The exhibition convenor, Ian McCulloch, has formulated his vision around the idea of 'the expressive artist and social involvement' – thus there is are no conceptually based works and the predominant media are painting and drawing; there is also a welcome gender balance. The invited non-members - artists Sean Ambrose, Ross Brown, John Goto, Lys Hansen, Margaret Hunter, Paola McClure, Ron O’Donnell, Douglas Thomson, John Taylor, James Tweedie, Callum Mackenzie and architect Gordon Benson – thus show alongside invited members and Honorary Academicians John Byrne, Ian McCulloch, Joyce Cairns, Grant Clifford, Calum Colvin, Gareth Fisher, Ronald Forbes, Gordon Munro, Keith Rand, Kate Downie, Beth Fisher, Neil MacPherson and Arthur Watson.

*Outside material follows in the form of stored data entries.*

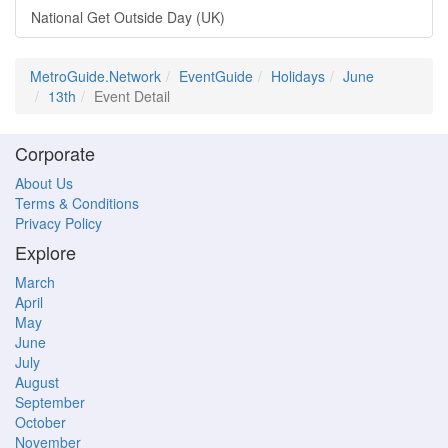
National Get Outside Day (UK)
MetroGuide.Network
EventGuide
Holidays
June
13th
Event Detail
Corporate
About Us
Terms & Conditions
Privacy Policy
Explore
March
April
May
June
July
August
September
October
November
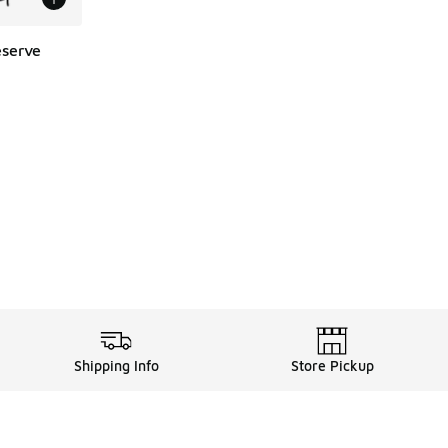
eserve
Shipping Info
Store Pickup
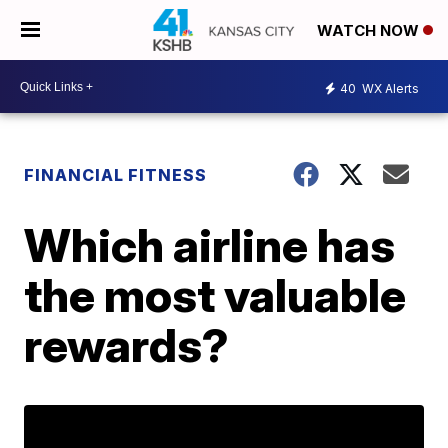
WATCH NOW
40
WX Alerts
FINANCIAL FITNESS
Which airline has
the most valuable
rewards?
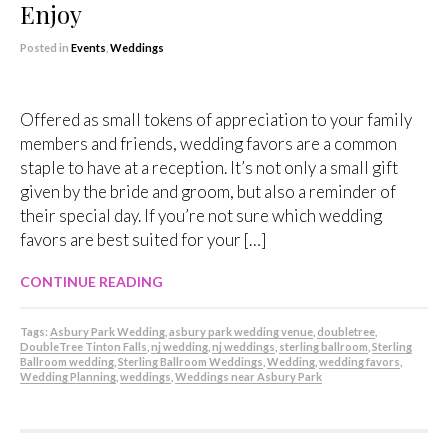
Enjoy
Posted in
Events
,
Weddings
Offered as small tokens of appreciation to your family
members and friends, wedding favors are a common
staple to have at a reception. It’s not only a small gift
given by the bride and groom, but also a reminder of
their special day. If you’re not sure which wedding
favors are best suited for your […]
CONTINUE READING
Tags:
Asbury Park Wedding
,
asbury park wedding venue
,
doubletree
,
DoubleTree Tinton Falls
,
nj wedding
,
nj weddings
,
sterling ballroom
,
Sterling
Ballroom wedding
,
Sterling Ballroom Weddings
,
Wedding
,
wedding favors
,
Wedding Planning
,
weddings
,
Weddings near Asbury Park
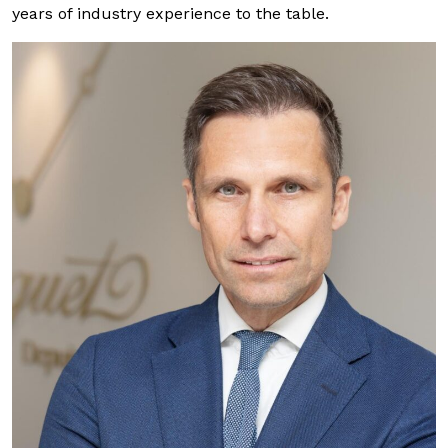
years of industry experience to the table.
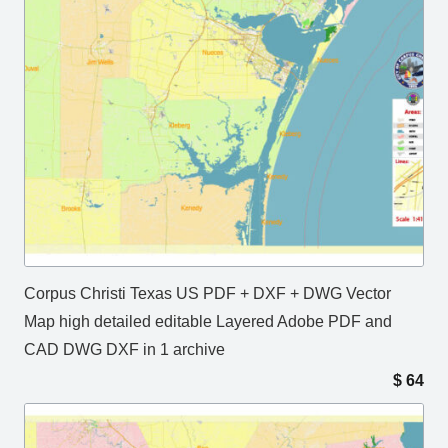
Corpus Christi Texas US PDF + DXF + DWG Vector
Map high detailed editable Layered Adobe PDF and
CAD DWG DXF in 1 archive
$
64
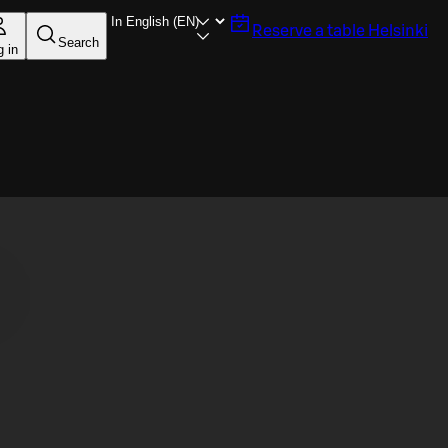
Reserve a table
Helsinki
Search
g in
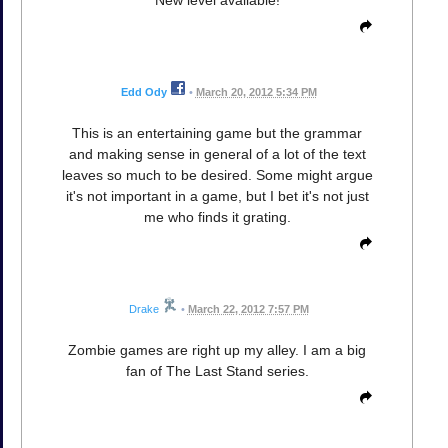
Edd Ody
•
March 20, 2012 5:34 PM
This is an entertaining game but the grammar
and making sense in general of a lot of the text
leaves so much to be desired. Some might argue
it's not important in a game, but I bet it's not just
me who finds it grating.
Drake
•
March 22, 2012 7:57 PM
Zombie games are right up my alley. I am a big
fan of The Last Stand series.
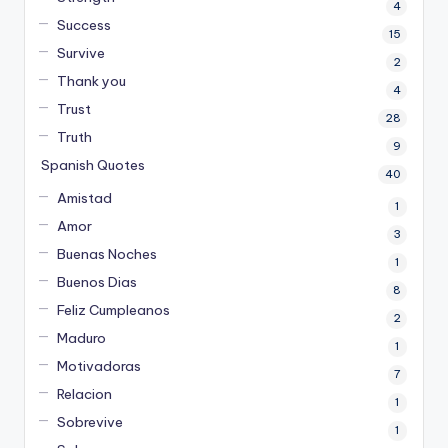
4
Success
15
Survive
2
Thank you
4
Trust
28
Truth
9
Spanish Quotes
40
Amistad
1
Amor
3
Buenas Noches
1
Buenos Dias
8
Feliz Cumpleanos
2
Maduro
1
Motivadoras
7
Relacion
1
Sobrevive
1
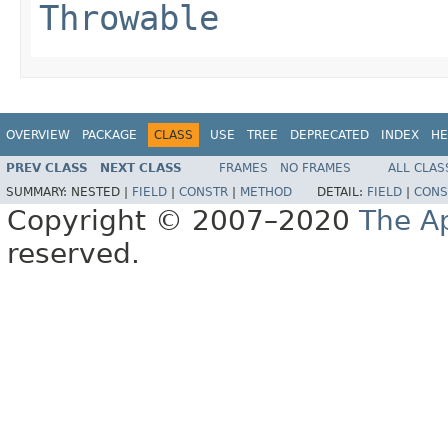
Throwable
OVERVIEW
PACKAGE
CLASS
USE
TREE
DEPRECATED
INDEX
HE
PREV CLASS
NEXT CLASS
FRAMES
NO FRAMES
ALL CLAS
SUMMARY:
NESTED |
FIELD
|
CONSTR
|
METHOD
DETAIL:
FIELD
|
CONS
Copyright © 2007–2020
The A
reserved.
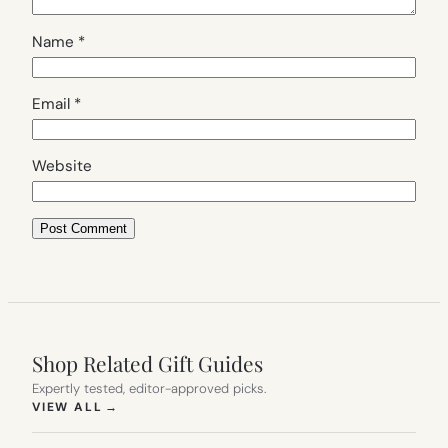
Name
*
Email
*
Website
Shop Related Gift Guides
Expertly tested, editor-approved picks.
(OPENS IN NEW TAB)
VIEW ALL
→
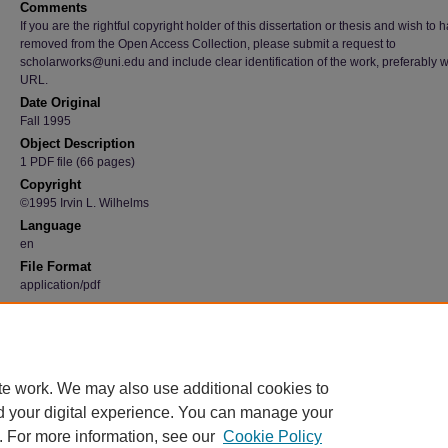
Comments
If you are the rightful copyright holder of this dissertation or thesis and wish to h
removed from the Open Access Collection, please submit a request to
scholarworks@uni.edu and include clear identification of the work, preferably w
URL.
Date Original
Fall 1995
Object Description
1 PDF file (66 pages)
Copyright
©1995 Irvin L. Wilhelms
Language
en
File Format
application/pdf
Recommended Citation
Wilhelms, Irvin L., "The Characteristics of Agile Manufacturing that can be Implemented i
Manufacture of Agricultural Equipment" (1995).
Graduate Research Papers
. 3698.
https://scholarworks.uni.edu/grp/3698
te work. We may also use additional cookies to
d your digital experience. You can manage your
. For more information, see our
Cookie Policy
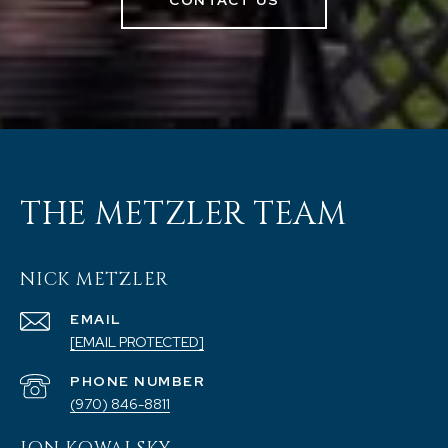
CONTACT US
THE METZLER TEAM
NICK METZLER
EMAIL
[EMAIL PROTECTED]
PHONE NUMBER
(970) 846-8811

Each of the artists has been given substantial space and it is this sense of expansivesness and the chronological or themaic sweep that it allows that gives this show such verve and punch.
Some, such as Kate Downie and Beth Fisher have chosen to create drawingss in situ (on the concave surface of a defined area of wall) and while both have used similar chalk and charcoal while working with a vigorous, questing line – their themes and concerns are hugely different. Fisher choses to explore the dynamic of a constantly evolving familial and domestic situation while Downie – fascinated by the idea of junctions – in a literal sense as well as a figurative one - has depicted Haymarket, in Edinburgh as a kind of lament for the homeless who constantly wash through this urban crossing point.
John Taylor, one of a number of significant west coast artists whose talents have remained largely unsung on the east coast shows a number of works relating to the war-time experience of his partner's (Jacki Parry) father. 'There Will Be No Rows of Crosses' shows two figures huddled on the floor of bunker like space while beyond the narrow window rows of white crosses recede into the distance. Such concerns are also shared by Joyce Cairns who has reflected on her father's experience of war and used this a device with which to views the horrors of Auschwitz.
There is a sense that Scotland has an alternative tradition of which it can be proud. Not the belle peinture of the 'Edinburgh School' nor the conceptually-oriented work of contemporary Glasgow-based artists but one where socially and politically motivated art assumes it rightful place. Perhaps it is not fanciful to suggest that this is the beginning of a new art historiography which is begining to plug some of the glaring omissions created by the National Gallies of Scotland towards a truly national collection where a younger generation of artists can begin to assemble a true and balanced idea of the totality of Scottish art.